Friday, March 22, 2013

Plenty of good reasons to take up day hiking with kids this spring

With spring’s arrival, it’s time to hit the hiking trail in northern climes. If cabin fever isn’t enough to get you outdoors as the temperatures warm, consider just a few of the many good reasons to go day hiking.

Chief among them is spending quality time with your family. The trail marks a place where you can grow closer, where unhindered by the distractions of mobile phone texts, emails, and the next television program, family members can talk with one another, where you can revel together in discovery. Hiking with your children can lead to a family tradition, experiences that later in life both parent and full-grown child will reminisce fondly about.

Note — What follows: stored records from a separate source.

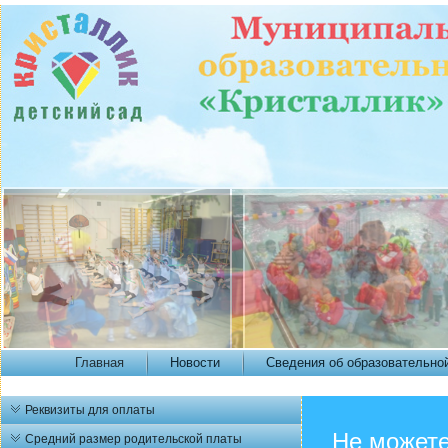
Главная
Новости
Сведения об образовательно
Реквизиты для оплаты
Не можете
Средний размер родительской платы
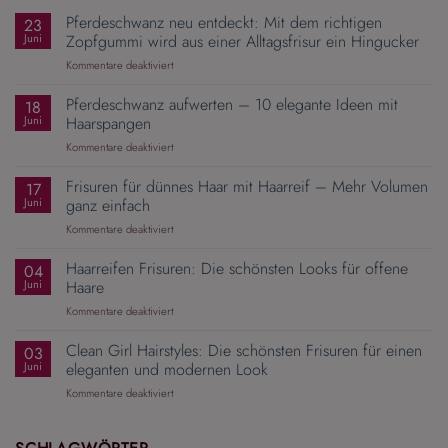
Pferdeschwanz neu entdeckt: Mit dem richtigen
23
Juni
Zopfgummi wird aus einer Alltagsfrisur ein Hingucker
für
Kommentare deaktiviert
Pferdeschwanz
neu
Pferdeschwanz aufwerten – 10 elegante Ideen mit
18
entdeckt:
Juni
Haarspangen
Mit
für
Kommentare deaktiviert
dem
Pferdeschwanz
richtigen
aufwerten
Frisuren für dünnes Haar mit Haarreif – Mehr Volumen
Zopfgummi
17
–
wird
Juni
ganz einfach
10
aus
für
Kommentare deaktiviert
elegante
einer
Frisuren
Ideen
Alltagsfrisur
für
Haarreifen Frisuren: Die schönsten Looks für offene
mit
04
ein
dünnes
Haarspangen
Juni
Haare
Hingucker
Haar
für
Kommentare deaktiviert
mit
Haarreifen
Haarreif
Frisuren:
Clean Girl Hairstyles: Die schönsten Frisuren für einen
–
03
Die
Mehr
Juni
eleganten und modernen Look
schönsten
Volumen
für
Kommentare deaktiviert
Looks
ganz
Clean
für
einfach
Girl
offene
Hairstyles:
Haare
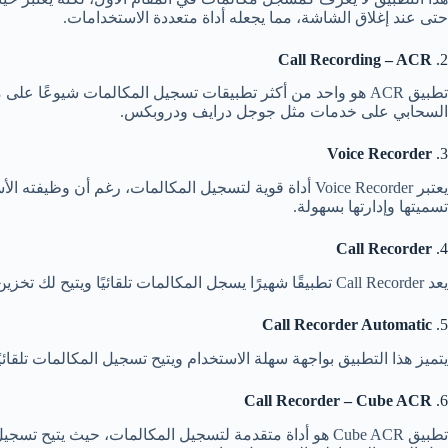
حتى عند إغلاق الشاشة، مما يجعله أداة متعددة الاستخدامات.
Call Recording – ACR
2.
تطبيق ACR هو واحد من أكثر تطبيقات تسجيل المكالمات شيوعًا ع
السحابي على خدمات مثل جوجل درايف ودروبكس.
Voice Recorder
3.
يعتبر Voice Recorder أداة قوية لتسجيل المكالمات، ر
تسميتها وإدارتها بسهولة.
Call Recorder
4.
يعد Call Recorder تطبيقًا شهيرًا يسجل المكالمات تلقائيًا ويتيح لك تخزين عدد غير محدود من التسجيلات. يدعم التخزين السحابي ويمكنه تحديد المكالمات التي يجب تسجيلها يدويًا أو تلقائيًا بناءً على جهة الاتصال.
Call Recorder Automatic
5.
يتميز هذا التطبيق بواجهة سهلة الاستخدام ويتيح تسجيل المكالمات تلقائي
Call Recorder – Cube ACR
6.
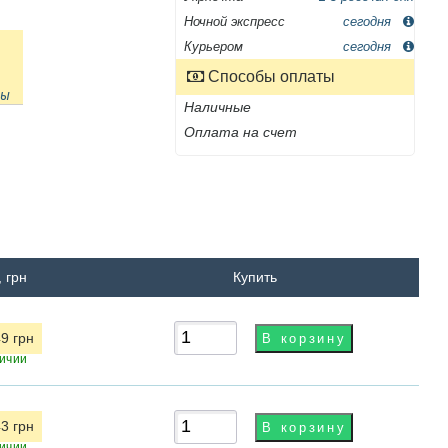
Ночной экспресс
сегодня
Курьером
сегодня
Способы оплаты
ны
Наличные
Оплата на счет
 грн
Купить
9 грн
ичии
3 грн
ичии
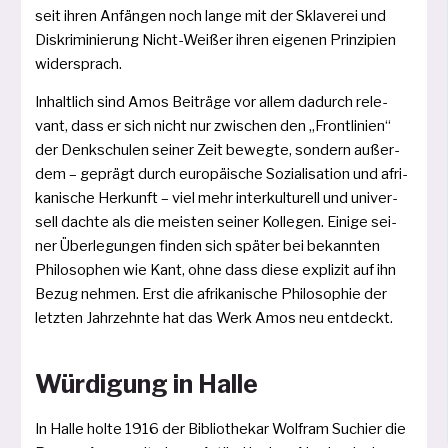
seit ihren Anfängen noch lan­ge mit der Sklaverei und
Diskriminierung Nicht-Weißer ihren eige­nen Prinzipien
widersprach.
Inhaltlich sind Amos Beiträge vor allem dadurch rele­
vant, dass er sich nicht nur zwi­schen den „Frontlinien“
der Denkschulen sei­ner Zeit beweg­te, son­dern außer­
dem – geprägt durch euro­päi­sche Sozialisation und afri­
kanische Herkunft – viel mehr inter­kul­tu­rell und uni­ver­
sell dach­te als die meis­ten sei­ner Kollegen. Einige sei­
ner Überlegungen fin­den sich spä­ter bei bekann­ten
Philosophen wie Kant, ohne dass die­se expli­zit auf ihn
Bezug neh­men. Erst die afri­ka­ni­sche Philosophie der
letz­ten Jahrzehnte hat das Werk Amos neu entdeckt.
Würdigung in Halle
In Halle hol­te 1916 der Bibliothekar Wolfram Suchier die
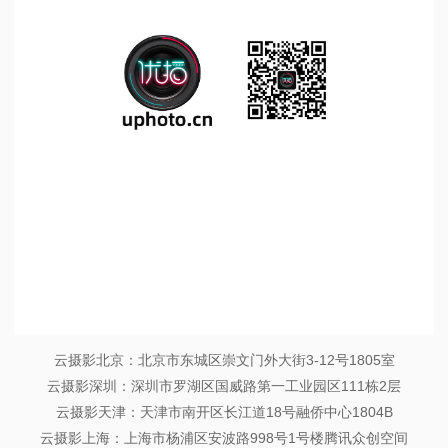
1
/
1
云摄影北京：北京市东城区崇文门外大街3-12号1805室
云摄影深圳：深圳市罗湖区国威路第一工业园区111栋2层
云摄影天津：天津市南开区长江道18号融侨中心1804B
云摄影上海：上海市杨浦区安波路998号1号楼腾讯众创空间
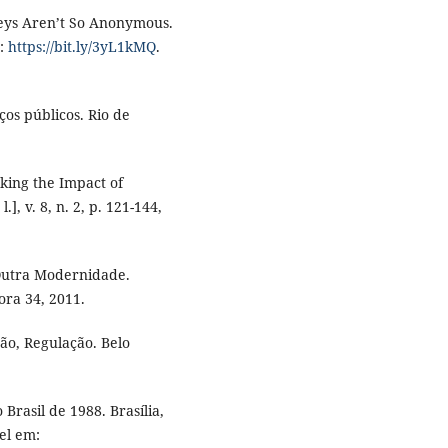
rveys Aren’t So Anonymous.
m:
https://bit.ly/3yL1kMQ
.
os públicos. Rio de
ing the Impact of
.], v. 8, n. 2, p. 121-144,
Outra Modernidade.
ora 34, 2011.
ão, Regulação. Belo
Brasil de 1988. Brasília,
vel em:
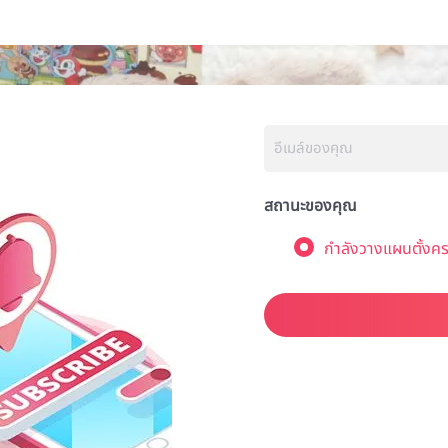
สถานะของคุณ
กำลังวางแผนตั้งคร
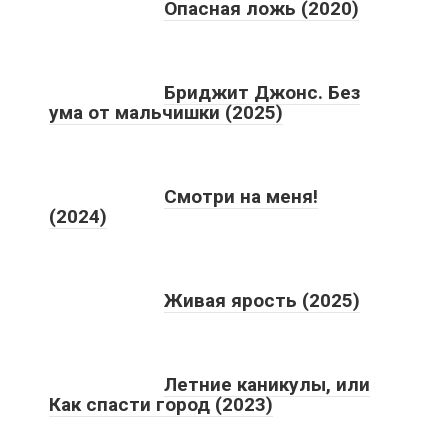
Опасная ложь (2020)
Бриджит Джонс. Без
ума от мальчишки (2025)
Смотри на меня!
(2024)
Живая ярость (2025)
Летние каникулы, или
Как спасти город (2023)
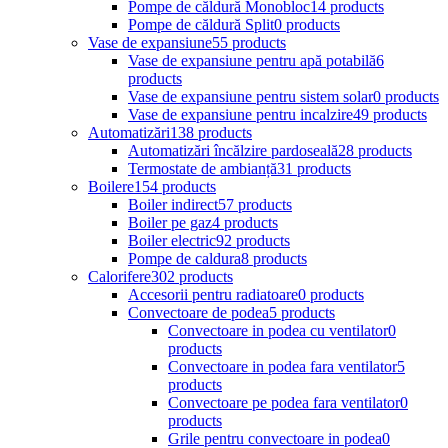
Pompe de căldură Monobloc
14 products
Pompe de căldură Split
0 products
Vase de expansiune
55 products
Vase de expansiune pentru apă potabilă
6
products
Vase de expansiune pentru sistem solar
0 products
Vase de expansiune pentru incalzire
49 products
Automatizări
138 products
Automatizări încălzire pardoseală
28 products
Termostate de ambianță
31 products
Boilere
154 products
Boiler indirect
57 products
Boiler pe gaz
4 products
Boiler electric
92 products
Pompe de caldura
8 products
Calorifere
302 products
Accesorii pentru radiatoare
0 products
Convectoare de podea
5 products
Convectoare in podea cu ventilator
0
products
Convectoare in podea fara ventilator
5
products
Convectoare pe podea fara ventilator
0
products
Grile pentru convectoare in podea
0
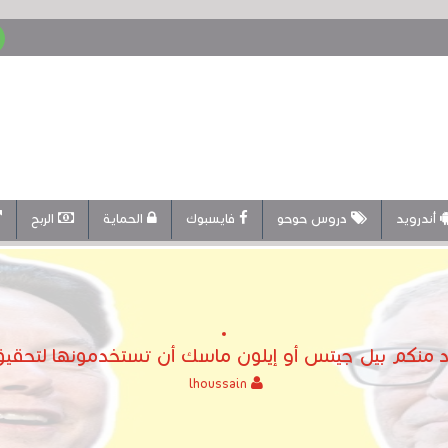
أندرويد
دروس حوحو
فايسبوك
الحماية
الربح
lhoussain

As humans, we need the natural world because we are incomplete without it. A walk alongside a lake or through a quiet forest allows us to get away from the pressures and hectic pace of modern life. Nature helps us relax and relieve stress. The sights of the natural world can raise our spirits and inspire us.

Hiking is a low impact exercise that’s energizing. It helps strengthen muscles, the heart and lungs, builds stamina and endurance. Walking certainly is necessary, especially at a time of high obesity in the United States – but why limit yourself to walking alone on a treadmill inside a building when you could be with your family breathing in fresh balsam-scented air or feeling the breeze off Lake Superior run through your hair?

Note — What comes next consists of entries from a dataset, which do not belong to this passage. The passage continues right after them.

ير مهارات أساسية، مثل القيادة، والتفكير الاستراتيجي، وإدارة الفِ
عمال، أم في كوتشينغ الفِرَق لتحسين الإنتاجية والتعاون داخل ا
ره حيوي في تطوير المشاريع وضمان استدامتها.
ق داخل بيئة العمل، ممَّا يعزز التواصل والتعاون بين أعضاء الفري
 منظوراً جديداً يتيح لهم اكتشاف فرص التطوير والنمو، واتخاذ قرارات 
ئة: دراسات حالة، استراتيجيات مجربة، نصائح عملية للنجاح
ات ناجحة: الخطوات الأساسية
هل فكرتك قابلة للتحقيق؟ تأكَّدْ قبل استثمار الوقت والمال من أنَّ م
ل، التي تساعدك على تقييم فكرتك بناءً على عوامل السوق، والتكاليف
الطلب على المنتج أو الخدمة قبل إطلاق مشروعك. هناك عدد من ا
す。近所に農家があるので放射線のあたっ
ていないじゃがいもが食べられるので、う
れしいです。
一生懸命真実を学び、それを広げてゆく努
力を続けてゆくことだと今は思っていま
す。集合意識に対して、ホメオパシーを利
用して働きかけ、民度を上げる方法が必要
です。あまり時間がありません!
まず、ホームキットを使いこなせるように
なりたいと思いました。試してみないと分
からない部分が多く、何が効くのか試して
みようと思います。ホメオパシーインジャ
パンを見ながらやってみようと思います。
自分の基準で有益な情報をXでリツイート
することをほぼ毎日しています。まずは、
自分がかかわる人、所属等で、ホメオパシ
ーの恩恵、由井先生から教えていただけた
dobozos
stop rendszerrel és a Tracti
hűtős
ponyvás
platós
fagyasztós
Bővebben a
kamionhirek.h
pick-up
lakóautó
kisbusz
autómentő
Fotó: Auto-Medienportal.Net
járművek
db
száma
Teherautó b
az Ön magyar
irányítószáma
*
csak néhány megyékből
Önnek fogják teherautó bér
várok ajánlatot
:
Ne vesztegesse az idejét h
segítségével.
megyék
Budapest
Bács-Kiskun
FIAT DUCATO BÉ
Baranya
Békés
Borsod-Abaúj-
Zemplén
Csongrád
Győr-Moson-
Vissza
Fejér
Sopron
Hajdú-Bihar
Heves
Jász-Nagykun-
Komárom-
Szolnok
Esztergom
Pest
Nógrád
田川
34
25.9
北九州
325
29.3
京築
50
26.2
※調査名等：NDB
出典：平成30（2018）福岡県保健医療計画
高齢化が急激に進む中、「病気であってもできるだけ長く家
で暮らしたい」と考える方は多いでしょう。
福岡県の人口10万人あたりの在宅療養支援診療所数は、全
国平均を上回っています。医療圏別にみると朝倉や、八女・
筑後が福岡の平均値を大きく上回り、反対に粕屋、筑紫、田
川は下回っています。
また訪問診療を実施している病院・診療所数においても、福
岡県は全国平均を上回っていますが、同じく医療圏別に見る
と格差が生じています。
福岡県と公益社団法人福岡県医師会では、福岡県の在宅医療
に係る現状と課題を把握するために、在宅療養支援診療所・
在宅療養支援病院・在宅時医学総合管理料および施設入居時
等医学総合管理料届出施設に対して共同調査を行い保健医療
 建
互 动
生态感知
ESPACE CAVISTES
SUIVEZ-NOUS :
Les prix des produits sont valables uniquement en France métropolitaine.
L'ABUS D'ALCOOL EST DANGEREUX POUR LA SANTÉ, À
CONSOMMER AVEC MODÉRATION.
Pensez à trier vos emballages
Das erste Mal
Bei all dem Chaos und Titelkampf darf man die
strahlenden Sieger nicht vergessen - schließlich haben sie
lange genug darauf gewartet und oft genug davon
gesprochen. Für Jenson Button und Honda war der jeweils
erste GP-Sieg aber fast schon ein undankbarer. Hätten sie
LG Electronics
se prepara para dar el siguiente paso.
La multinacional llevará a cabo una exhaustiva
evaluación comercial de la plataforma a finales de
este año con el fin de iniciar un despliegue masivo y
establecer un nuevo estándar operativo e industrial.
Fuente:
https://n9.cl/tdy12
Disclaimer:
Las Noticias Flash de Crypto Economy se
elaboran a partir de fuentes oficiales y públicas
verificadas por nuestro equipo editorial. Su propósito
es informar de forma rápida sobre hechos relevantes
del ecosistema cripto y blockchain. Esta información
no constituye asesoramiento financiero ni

Rambling and exploring in nature can enrich our lives. We can revel in the sight of soaring eagles and water gently flowing over rounded stones, sights we don’t otherwise see in our lives. If with children, the experience is magnified. Kids notice things in nature that we adults have long taken for granted. A child can reawaken our wonderment of and appreciation for the natural world. The trail is where children learn to enjoy, respect and love nature. Hearing the varied sounds of birds and feeling against one’s cheek the splash of a waterfall builds the compassion that raises our children to become stewards of the natural world.

Indeed, kids exposed to the outdoors at an early age usually love the outdoors through their lives. Hiking can be a fun, healthy, safe, social activity that they enjoy during their trying teen years. As they enter adulthood, their love of the trail can lead to mastering other outdoor activities, such as rock climbing, trail running, mountaineering, caving, canoeing, fishing, kayaking, skiing, snowshoeing, ice climbing and more.